Puig-Domingo Manel, Díaz Gonzalo, Nicolau Joanna, Fernández Cristián, Rueda Sergio, Halperin Irene
Servei de Endocrinologia, Hospital Clínic, Universitat de Barcelona, 08036 Barcelona, Spain.
Eur J Endocrinol. 2008 Nov;159(5):653-7. doi: 10.1530/EJE-08-0269. Epub 2008 Aug 14.
Hypoparathyroidism is usually controlled with calcium and vitamin-D supplements; in very few cases this treatment fails and teriparatide may be an alternative. We report the first case of hypoparathyroidism refractory to vitamin-D therapy requiring multipulse teriparatide treatment.
A 53 year-old woman presented severe hypocalcemia and hypomagnesemia after thyroidectomy. Preoperatively, mild hypercalciuria was detected with parathyroid hormone (PTH) 69 pg/ml (normal 10-45) and 25-OH-vitamin D 9 ng/ml (normal 20-40) and normal levels of magnesium. No response was seen with oral and i.v. calcium and magnesium, or even with 5 microg calcitriol/day, suggesting a vitamin-D resistance status. Calcium sensor and vitamin-D receptor gene mutation studies were negative.
The following treatments were tried: i) s.c. recombinant human PTH (rhPTH) 1-34 plus oral calcitriol, calcium, and magnesium, was partially effective, but symptoms resumed 4 h after the injection of 20 microg rhPTH; stable calcemia was not achieved even with 4-6 injections/day of teriparatide; ii) two trials of heterologous parathyroid transplant were performed but rejection was detected 3 months after; iii) i.v. magnesium decreased rhPTH requirements but i.m. administration was not tolerated and iv) multipulse s.c. infusion of teriparatide achieved complete normalization of serum calcium, phosphate, magnesium, calciuria and magnesuria with relatively low rhPTH doses (25-35 microg/day) for more than a year.

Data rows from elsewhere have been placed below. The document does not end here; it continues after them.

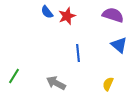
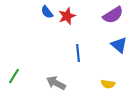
purple semicircle: rotated 130 degrees clockwise
yellow semicircle: rotated 104 degrees counterclockwise
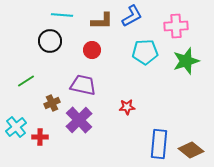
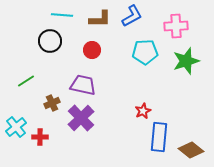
brown L-shape: moved 2 px left, 2 px up
red star: moved 16 px right, 4 px down; rotated 21 degrees counterclockwise
purple cross: moved 2 px right, 2 px up
blue rectangle: moved 7 px up
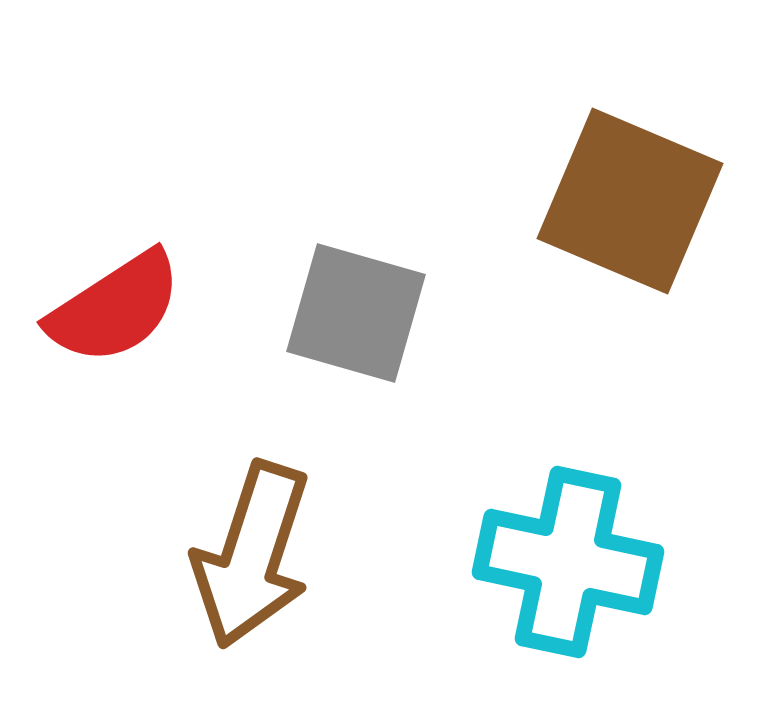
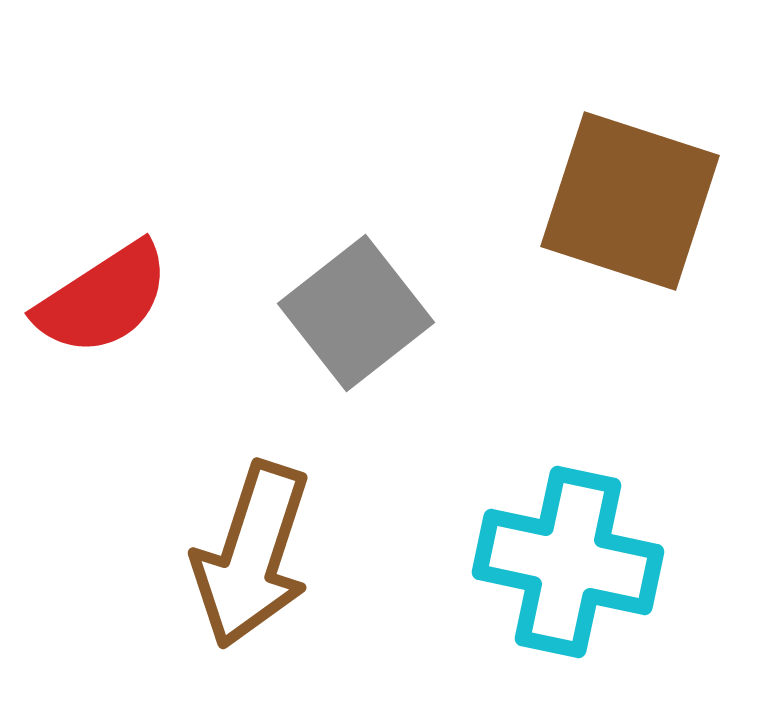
brown square: rotated 5 degrees counterclockwise
red semicircle: moved 12 px left, 9 px up
gray square: rotated 36 degrees clockwise
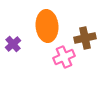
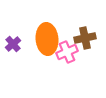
orange ellipse: moved 13 px down
pink cross: moved 3 px right, 5 px up
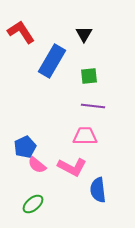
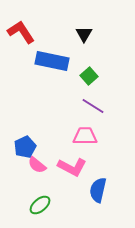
blue rectangle: rotated 72 degrees clockwise
green square: rotated 36 degrees counterclockwise
purple line: rotated 25 degrees clockwise
blue semicircle: rotated 20 degrees clockwise
green ellipse: moved 7 px right, 1 px down
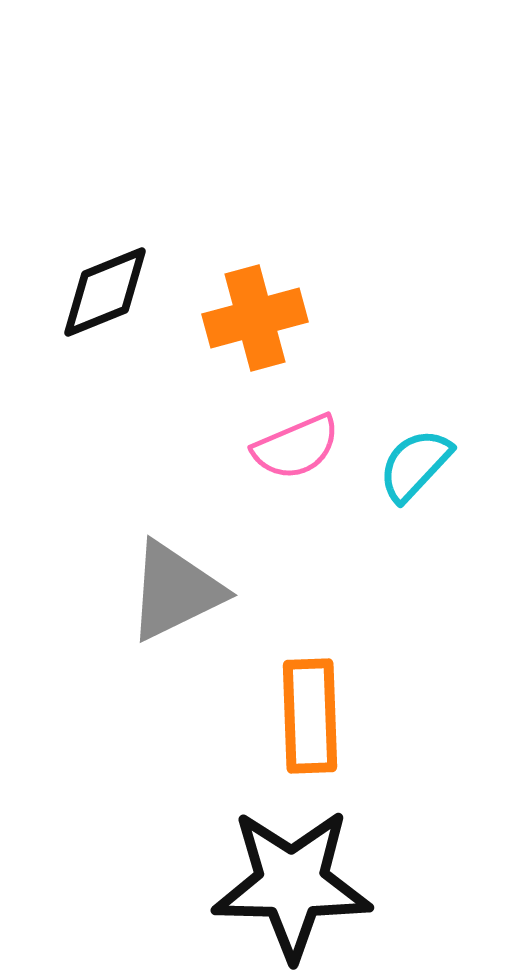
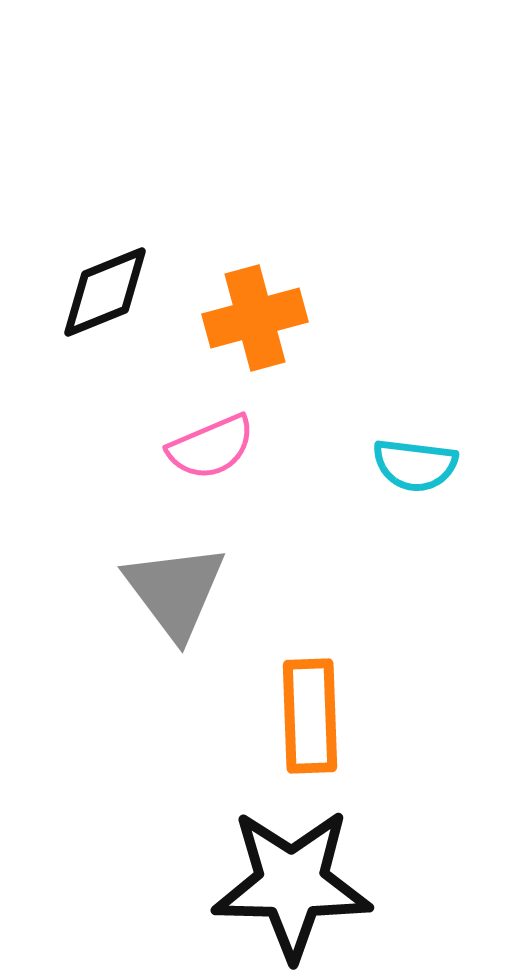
pink semicircle: moved 85 px left
cyan semicircle: rotated 126 degrees counterclockwise
gray triangle: rotated 41 degrees counterclockwise
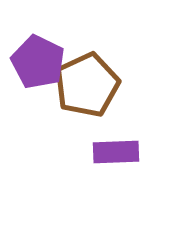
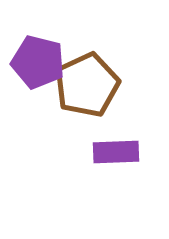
purple pentagon: rotated 12 degrees counterclockwise
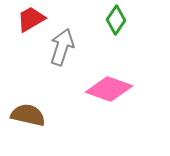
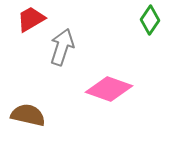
green diamond: moved 34 px right
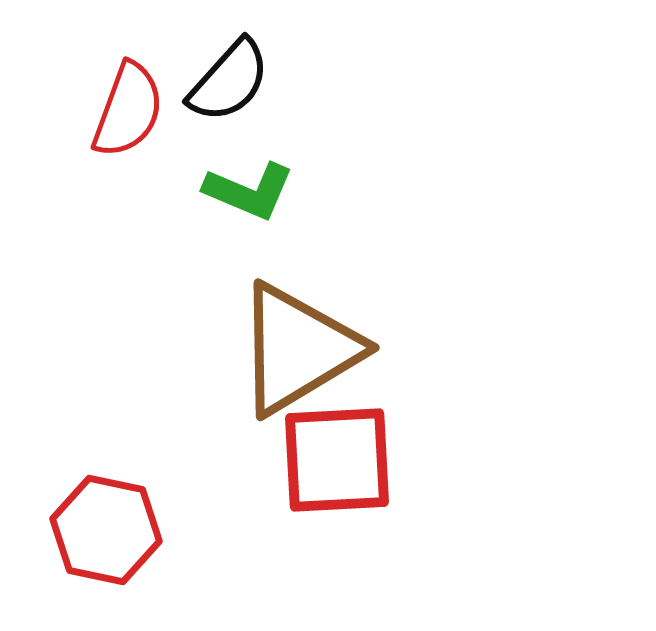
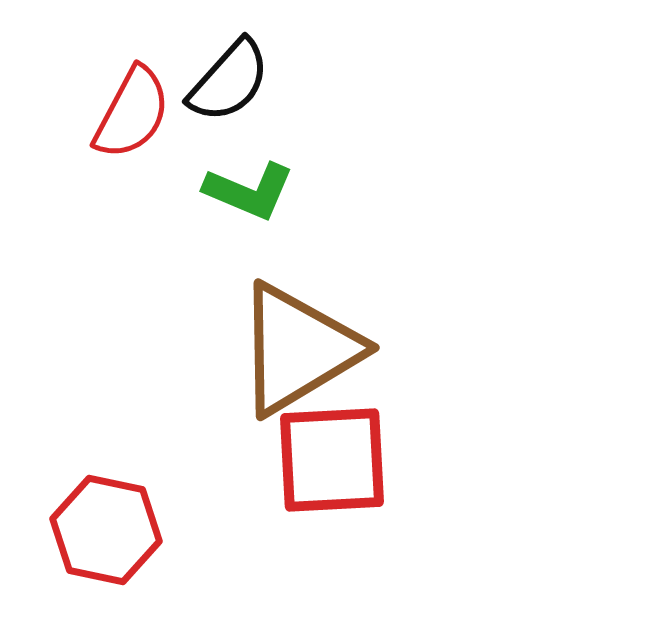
red semicircle: moved 4 px right, 3 px down; rotated 8 degrees clockwise
red square: moved 5 px left
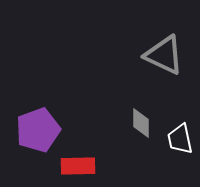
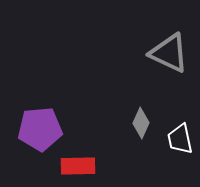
gray triangle: moved 5 px right, 2 px up
gray diamond: rotated 24 degrees clockwise
purple pentagon: moved 2 px right, 1 px up; rotated 15 degrees clockwise
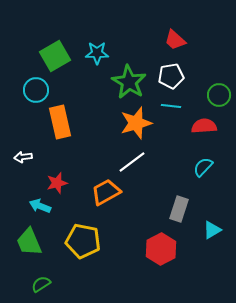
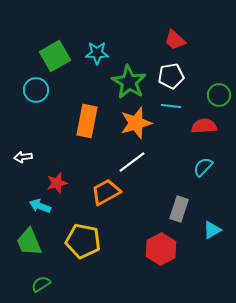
orange rectangle: moved 27 px right, 1 px up; rotated 24 degrees clockwise
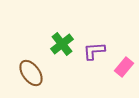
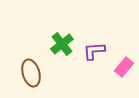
brown ellipse: rotated 20 degrees clockwise
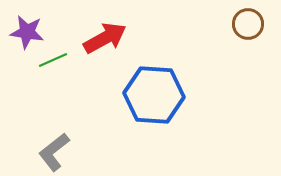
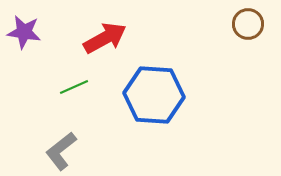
purple star: moved 3 px left
green line: moved 21 px right, 27 px down
gray L-shape: moved 7 px right, 1 px up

Vitamin-D unresponsiveness leads to uncontrolled hypocalcemia when postsurgical hypoparathyroidism occurs; in situations of no response to usual or higher doses of vitamin-D and s.c. injections of rhPTH, treatment with teriparatide multipulse s.c. infusor is an effective and safe alternative.
甲状旁腺功能减退症通常通过补充钙和维生素 D 来控制;在极少数情况下,这种治疗会失败,而特立帕肽可能是一种替代方案。我们报告了第一例对维生素 D 治疗难治的甲状旁腺功能减退症病例,该病例需要多次注射特立帕肽治疗。
一名 53 岁女性在甲状腺切除术后出现严重低钙血症和低镁血症。术前,检测到轻度高钙尿症,甲状旁腺激素(PTH)为 69 pg/ml(正常范围 10 - 45),25 - 羟基维生素 D 为 9 ng/ml(正常范围 20 - 40),镁水平正常。口服和静脉注射钙和镁,甚至每日 5 微克骨化三醇治疗均无反应,提示存在维生素 D 抵抗状态。钙敏感受体和维生素 D 受体基因突变研究结果为阴性。
尝试了以下治疗方法:i)皮下注射重组人 PTH(rhPTH)1 - 34 联合口服骨化三醇、钙和镁,部分有效,但注射 20 微克 rhPTH 后 4 小时症状复发;即使每天注射 4 - 6 次特立帕肽,也未实现血钙稳定;ii)进行了两次异体甲状旁腺移植试验,但 3 个月后检测到排斥反应;iii)静脉注射镁可降低 rhPTH 需求量,但肌肉注射无法耐受;iv)多次皮下输注特立帕肽,以相对较低的 rhPTH 剂量(每日 25 - 35 微克)使血清钙、磷、镁、尿钙和尿镁完全恢复正常,且持续了一年多。
术后甲状旁腺功能减退症发生时,维生素 D 无反应会导致低钙血症无法控制;在对常规剂量或更高剂量维生素 D 及皮下注射 rhPTH 无反应的情况下,使用特立帕肽多次皮下输注器治疗是一种有效且安全的替代方法。